When we were taken on a half day's visit to Drepung Monastery 5 km outside of Lhasa, this largest of all the Tibetan monasteries showed off the classic charms of the Tibetan courtyard structure.

A slow climb up the mountain path, and the vista opened up to a broad, luxurious view of the whole temple complex, which spread out towards the sun, its buildings nestled close to one another, on top of one another. It was like a small city on the hill, and it can take your breath away, and not because of the high altitude.

From a distance, it looked as if it could sit on the palm of my hand, but as we moved closer and stepped inside the gate, I felt I could get lost very easily within the maze.

The monastery is home to hundreds of monks who study and live here just like at a university. Dim corridors connected room to room, with none alike, which made it rather hard to get my bearings for a complete floor plan.

Some rooms have no windows and rely totally on candlelight, and the smell of the burning wax was so pungent that it could make you dizzy.

Unlike Chinese traditional compounds that emphasize strictly symmetrical layout, Tibet's temples, built around the courtyards on the hillside, adjust vertical levels and horizontal axes to fit the changing slopes.
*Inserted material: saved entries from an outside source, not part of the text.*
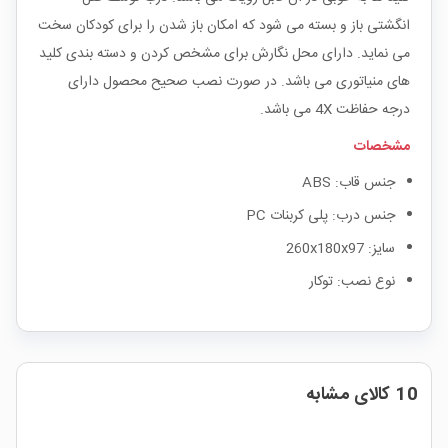
انگشتی باز و بسته می شود که امکان باز شدن را برای کودکان سخت
می نماید. دارای محل نگارش برای مشخص کردن و دسته بندی کلید
های منیاتوری می باشد. در صورت نصب صحیح محصول دارای
درجه حفاظت 4X می باشد.
مشخصات
جنس قاب: ABS
جنس درب: پلی کربنات PC
سایز: 260x180x97
نوع نصب: توکار
10 کالای مشابه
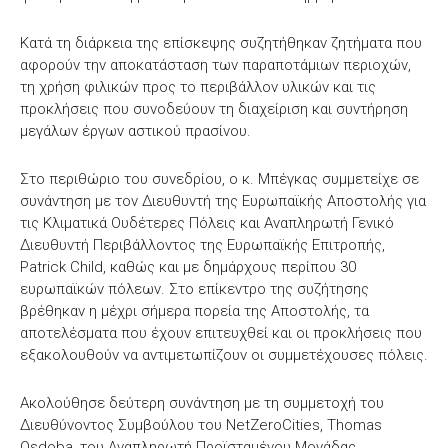
Κατά τη διάρκεια της επίσκεψης συζητήθηκαν ζητήματα που
αφορούν την αποκατάσταση των παραποτάμιων περιοχών,
τη χρήση φιλικών προς το περιβάλλον υλικών και τις
προκλήσεις που συνοδεύουν τη διαχείριση και συντήρηση
μεγάλων έργων αστικού πρασίνου.
Στο περιθώριο του συνεδρίου, ο κ. Μπέγκας συμμετείχε σε
συνάντηση με τον Διευθυντή της Ευρωπαϊκής Αποστολής για
τις Κλιματικά Ουδέτερες Πόλεις και Αναπληρωτή Γενικό
Διευθυντή Περιβάλλοντος της Ευρωπαϊκής Επιτροπής,
Patrick Child, καθώς και με δημάρχους περίπου 30
ευρωπαϊκών πόλεων. Στο επίκεντρο της συζήτησης
βρέθηκαν η μέχρι σήμερα πορεία της Αποστολής, τα
αποτελέσματα που έχουν επιτευχθεί και οι προκλήσεις που
εξακολουθούν να αντιμετωπίζουν οι συμμετέχουσες πόλεις.
Ακολούθησε δεύτερη συνάντηση με τη συμμετοχή του
Διευθύνοντος Συμβούλου του NetZeroCities, Thomas
Osdoba, του Αναπληρωτή Προϊσταμένου Μονάδας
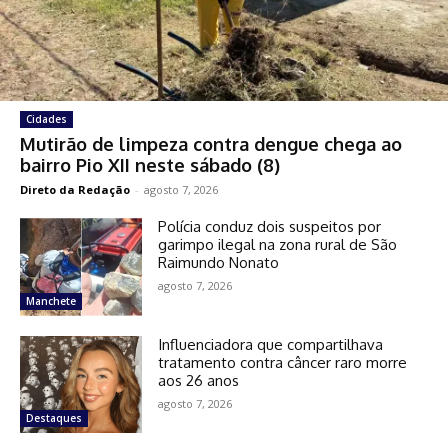
Cidades
Mutirão de limpeza contra dengue chega ao
bairro Pio XII neste sábado (8)
Direto da Redação
-
agosto 7, 2026
Polícia conduz dois suspeitos por
garimpo ilegal na zona rural de São
Raimundo Nonato
agosto 7, 2026
Manchete
Influenciadora que compartilhava
tratamento contra câncer raro morre
aos 26 anos
agosto 7, 2026
Destaques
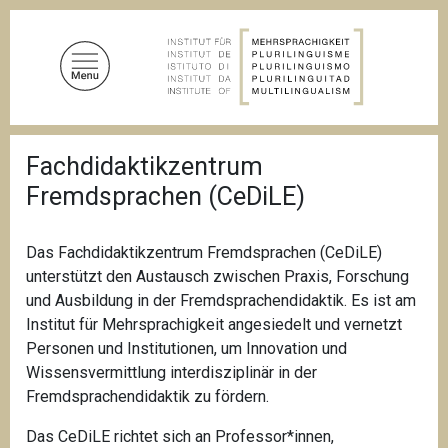
D
i
r
e
k
t
P
z
Fachdidaktikzentrum
f
u
a
Fremdsprachen (CeDiLE)
d
m
n
I
a
n
v
Das Fachdidaktikzentrum Fremdsprachen (CeDiLE)
i
h
unterstützt den Austausch zwischen Praxis, Forschung
g
a
und Ausbildung in der Fremdsprachendidaktik. Es ist am
a
l
t
Institut für Mehrsprachigkeit angesiedelt und vernetzt
i
t
Personen und Institutionen, um Innovation und
o
Wissensvermittlung interdisziplinär in der
n
Fremdsprachendidaktik zu fördern.
Das CeDiLE richtet sich an Professor*innen,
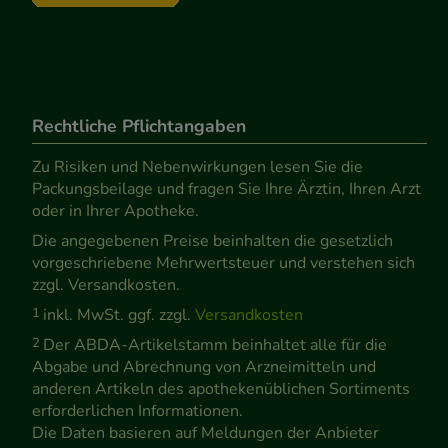
Rechtliche Pflichtangaben
Zu Risiken und Nebenwirkungen lesen Sie die
Packungsbeilage und fragen Sie Ihre Ärztin, Ihren Arzt
oder in Ihrer Apotheke.
Die angegebenen Preise beinhalten die gesetzlich
vorgeschriebene Mehrwertsteuer und verstehen sich
zzgl. Versandkosten.
1
inkl. MwSt. ggf. zzgl.
Versandkosten
2
Der ABDA-Artikelstamm beinhaltet alle für die
Abgabe und Abrechnung von Arzneimitteln und
anderen Artikeln des apothekenüblichen Sortiments
erforderlichen Informationen.
Die Daten basieren auf Meldungen der Anbieter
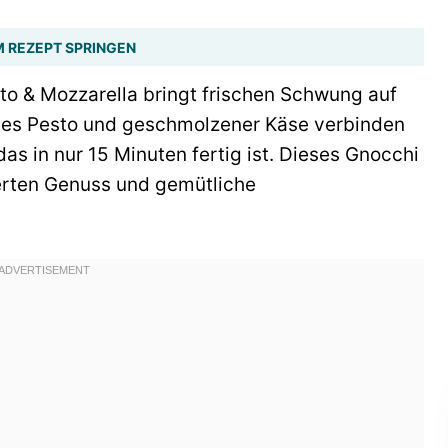
 REZEPT SPRINGEN
to & Mozzarella bringt frischen Schwung auf
ches Pesto und geschmolzener Käse verbinden
as in nur 15 Minuten fertig ist. Dieses Gnocchi
ierten Genuss und gemütliche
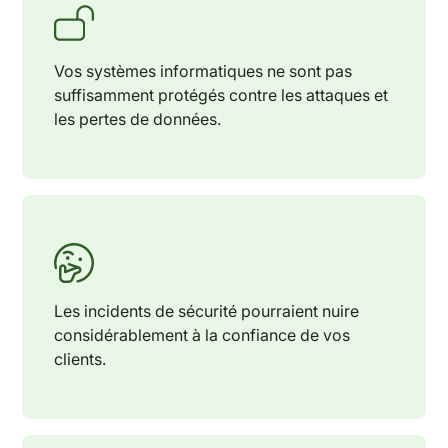
Vos systèmes informatiques ne sont pas
suffisamment protégés contre les attaques et
les pertes de données.
Les incidents de sécurité pourraient nuire
considérablement à la confiance de vos
clients.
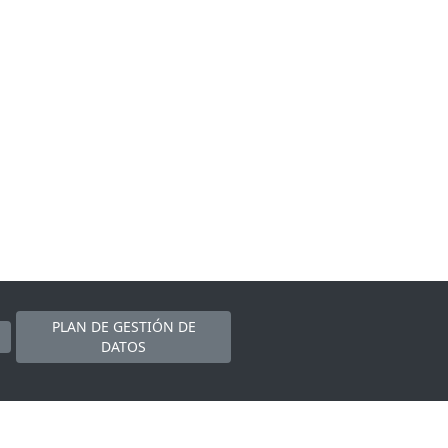
PLAN DE GESTIÓN DE
DATOS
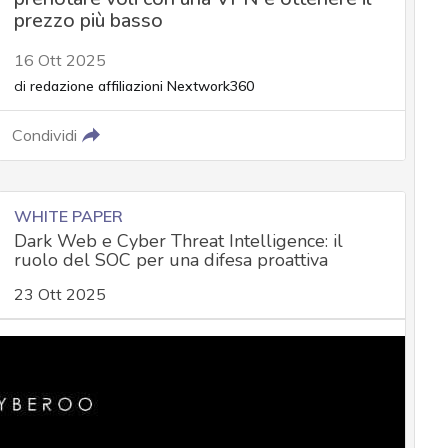
prezzo più basso
16 Ott 2025
di
redazione affiliazioni Nextwork360
Condividi
WHITE PAPER
Dark Web e Cyber Threat Intelligence: il
ruolo del SOC per una difesa proattiva
23 Ott 2025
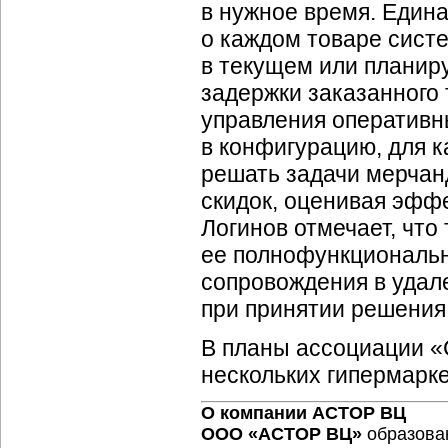
в нужное время. Един
о каждом товаре систе
в текущем или планир
задержки заказанного 
управления оперативн
в конфигурацию, для к
решать задачи мерчан
скидок, оценивая эфф
Логинов отмечает, что
ее полнофункциональн
сопровождения в удал
при принятии решения
В планы ассоциации «
нескольких гипермарке
О компании АСТОР ВЦ
ООО «АСТОР ВЦ»
образован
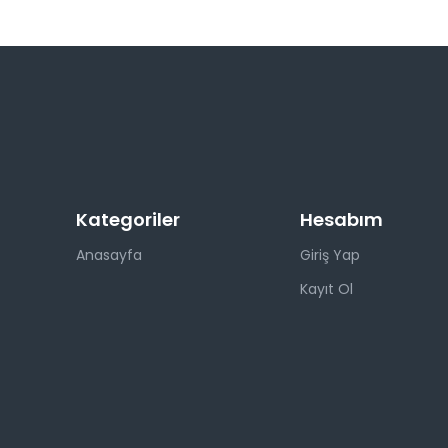
Kategoriler
Hesabım
Anasayfa
Giriş Yap
Kayıt Ol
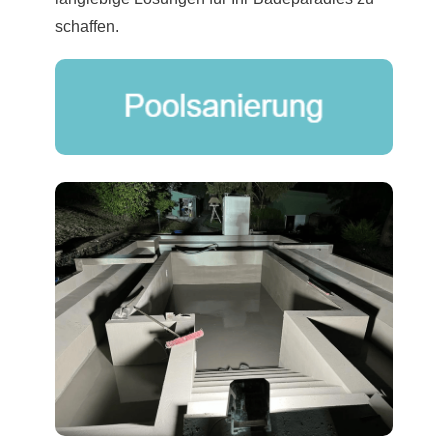
schaffen.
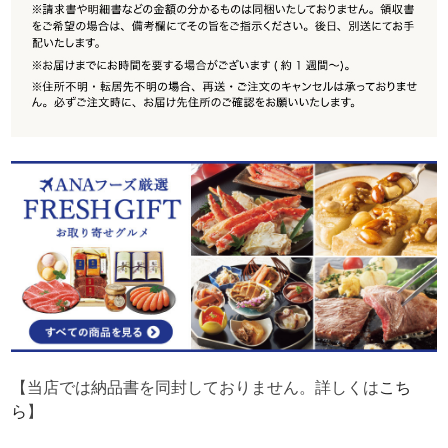
【当店では納品書を同封しておりません。詳しくは
こち
ら
】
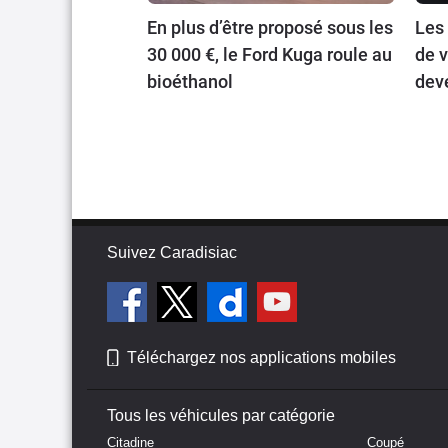
En plus d’être proposé sous les
Les
30 000 €, le Ford Kuga roule au
de v
bioéthanol
dev
publ
Suivez Caradisiac
Téléchargez nos applications mobiles
Tous les véhicules par catégorie
Citadine
Coupé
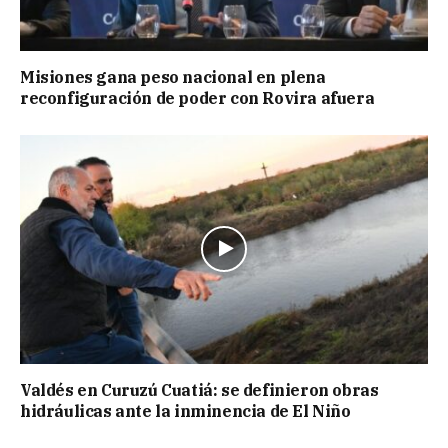
Misiones gana peso nacional en plena
reconfiguración de poder con Rovira afuera
Valdés en Curuzú Cuatiá: se definieron obras
hidráulicas ante la inminencia de El Niño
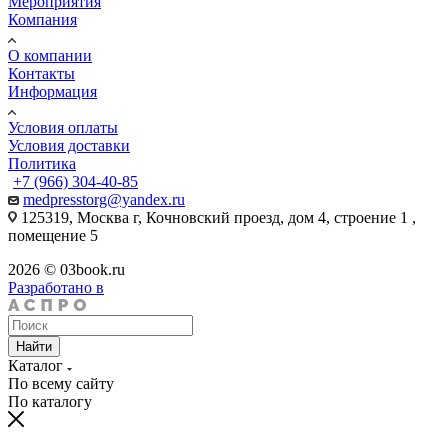
Мероприятия
Компания
О компании
Контакты
Информация
Условия оплаты
Условия доставки
Политика
+7 (966) 304-40-85
medpresstorg@yandex.ru
125319, Москва г, Кочновский проезд, дом 4, строение 1 ,
помещение 5
2026 © 03book.ru
Разработано в
Найти
Каталог
По всему сайту
По каталогу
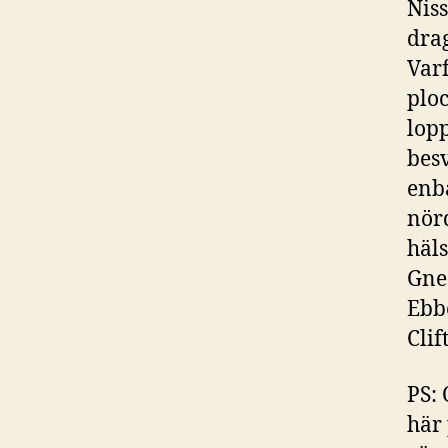
Niss
dra
Var
plo
lopp
besv
enba
nör
häl
Gnes
Ebb
Cli
PS: 
här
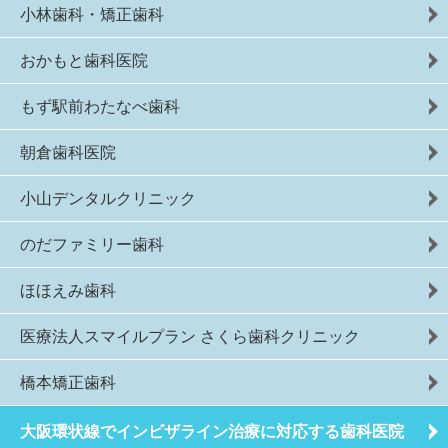
小林歯科・矯正歯科
おかもと歯科医院
もず駅前わたなべ歯科
朝倉歯科医院
小山デンタルクリニック
のだファミリー歯科
ほほえみ歯科
医療法人スマイルプラン さくら歯科クリニック
橋本矯正歯科
大阪環状線でインビザライン治療に対応する歯科医院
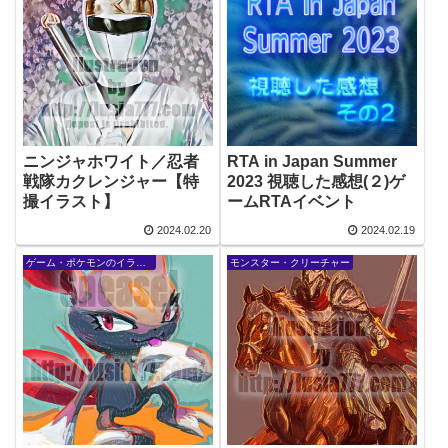
ニンジャホワイト／忍者
RTA in Japan Summer
戦隊カクレンジャー【特
2023 視聴した感想(２)ゲ
撮イラスト】
ームRTAイベント
2024.02.20
2024.02.19
ゲーム・ポケモンのイラスト
モンスター・クリーチャー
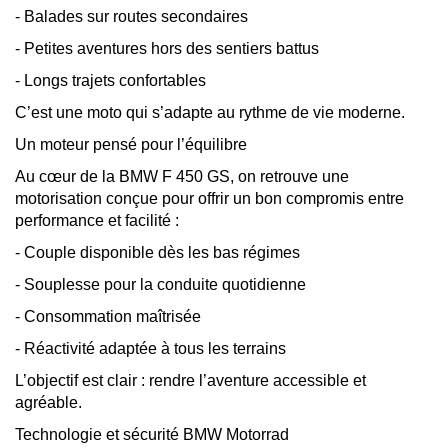
- Balades sur routes secondaires
- Petites aventures hors des sentiers battus
- Longs trajets confortables
C’est une moto qui s’adapte au rythme de vie moderne.
Un moteur pensé pour l’équilibre
Au cœur de la BMW F 450 GS, on retrouve une
motorisation conçue pour offrir un bon compromis entre
performance et facilité :
- Couple disponible dès les bas régimes
- Souplesse pour la conduite quotidienne
- Consommation maîtrisée
- Réactivité adaptée à tous les terrains
L’objectif est clair : rendre l’aventure accessible et
agréable.
Technologie et sécurité BMW Motorrad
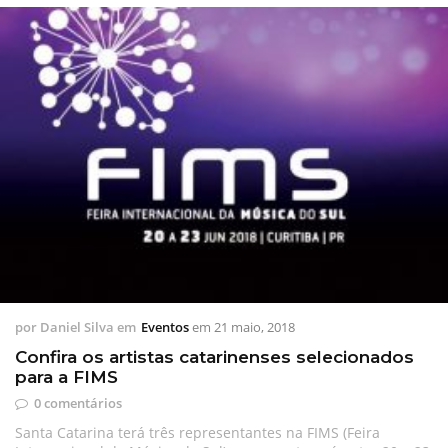
por
Daniel Silva
em
Eventos
em
21 maio, 2018
Confira os artistas catarinenses selecionados
para a FIMS
0 comentários
Santa Catarina terá três representantes na FIMS (Feira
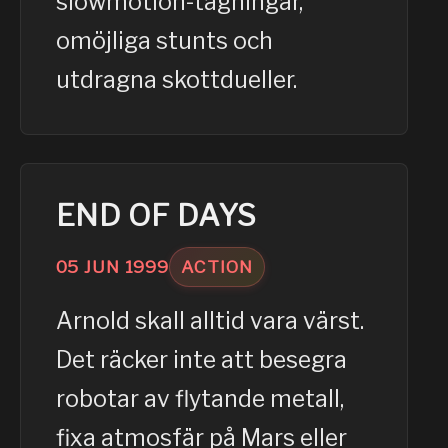
slowmotion-tagningar,
omöjliga stunts och
utdragna skottdueller.
END OF DAYS
05
JUN
1999
ACTION
Arnold skall alltid vara värst.
Det räcker inte att besegra
robotar av flytande metall,
fixa atmosfär på Mars eller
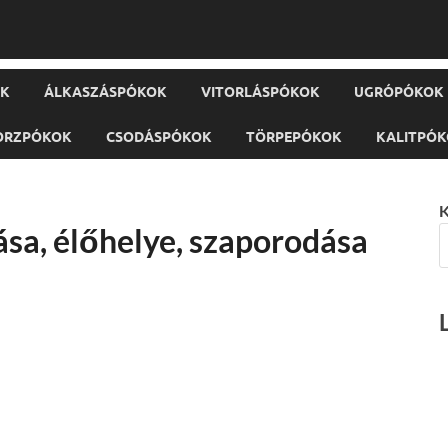
OK
ÁLKASZÁSPÓKOK
VITORLÁSPÓKOK
UGRÓPÓKOK
ORZPÓKOK
CSODÁSPÓKOK
TÖRPEPÓKOK
KALITPÓ
K
ása, élőhelye, szaporodása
Within an hour, I had reached the middle of the mountain without even realizing it.

It was an astounding view, with the toy-like houses and stairs spreading out below.

Perhaps the reason why almost all the buildings in Tibet are self-enclosed and only open to the central courtyard is the harsh weather, especially the extreme cold and blustery winds in winter.

The courtyard is the only place in the compounds with natural light, and as you enter from the dimly lit interiors, the swift and sudden change can hurt your eyes. As we tunneled through nearly dark rooms and bright courtyards by turn, I could feel my pupils constricting and dilating, so much that I became almost hallucinatory and drifted between reality and dreams.

In the main halls of worship, bright shafts of light from glass panes in the ceiling shone on the Buddhist statues, creating the only bright spots in dark rooms. I noticed that whenever the devout prostrated themselves in prayer, the dust motes raised showed up parallel rays of light, almost like a laser display piercing the dense clouds of dust. I found such play on light in several other temples as well.

In Jokhang temple, the dimness inside is broken by rays that seem to spill from thin cracks and crevices along the walls and roofs, suggesting a capricious journey to Buddhist insight. The whole is accentuated by hundreds of flickering candles to the left of the statues, and it created a stage effect of immense power and nameless hope.

Likewise, light played in the square in front of the temple. Here followers burned dried grass in furnaces, creating a veil of dense smoke that permeated the whole square and hid parts of the temple. Perhaps the haze was a reminder to the devout that Buddha cannot be seen, but can only be felt in the heart.

It is the same with Tibetan temple architecture. It has an enchanting beauty that cannot be felt until you physically stand before it, and it is something that cannot come through mere photographs.

The purple-red and brown-yellow of the monks' cassocks add to the color spectrum. Together with the white walls and fiery red pillars of the temples, they present a flame-bright landscape.

Gold is also seen everywhere, mostly on roofs, as Sakyamuni, the founder of Buddhism, is believed to have golden skin. Looking from afar, the temples orchestrate red, gold, white and natural wood to such pleasant harmony that I could almost hear the singing in the air.

This close encounter with Tibetan architecture, to me, somehow embodies religion and aesthetics, and fully convinces me of the power they represent. Now I can understand why the devout come from so far away prostrating themselves on the ground all the way in continuous prayer. The temples stand in quiet testimony of their faith.